WHAT IS EXPECTED:
Leave the images out. Give every line below again, precisely.

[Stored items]
____
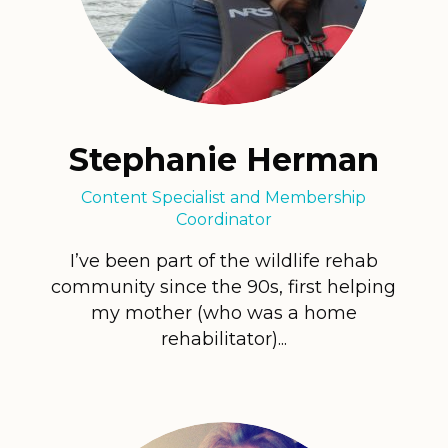
Stephanie Herman
Content Specialist and Membership
Coordinator
I’ve been part of the wildlife rehab
community since the 90s, first helping
my mother (who was a home
rehabilitator)...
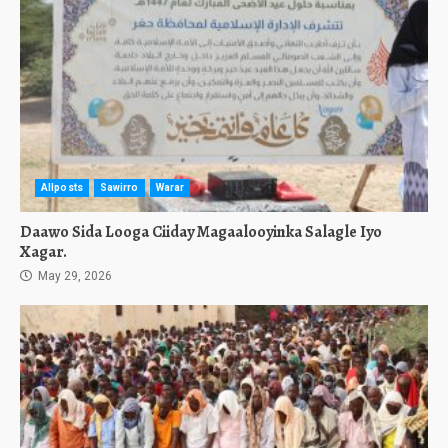
Allposts
Sawirro
Warar
Daawo Sida Looga Ciiday Magaalooyinka Salagle Iyo
Xagar.
May 29, 2026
____
TASK ANSWER:
Stephanie Herman
Content Specialist and Membership
Coordinator
I’ve been part of the wildlife rehab
community since the 90s, first helping
my mother (who was a home
rehabilitator)...
Allposts
Sawirro
Warar
Daawo Sida Looga Ciiday Magaalooyinka Salagle Iyo
Xagar.
May 29, 2026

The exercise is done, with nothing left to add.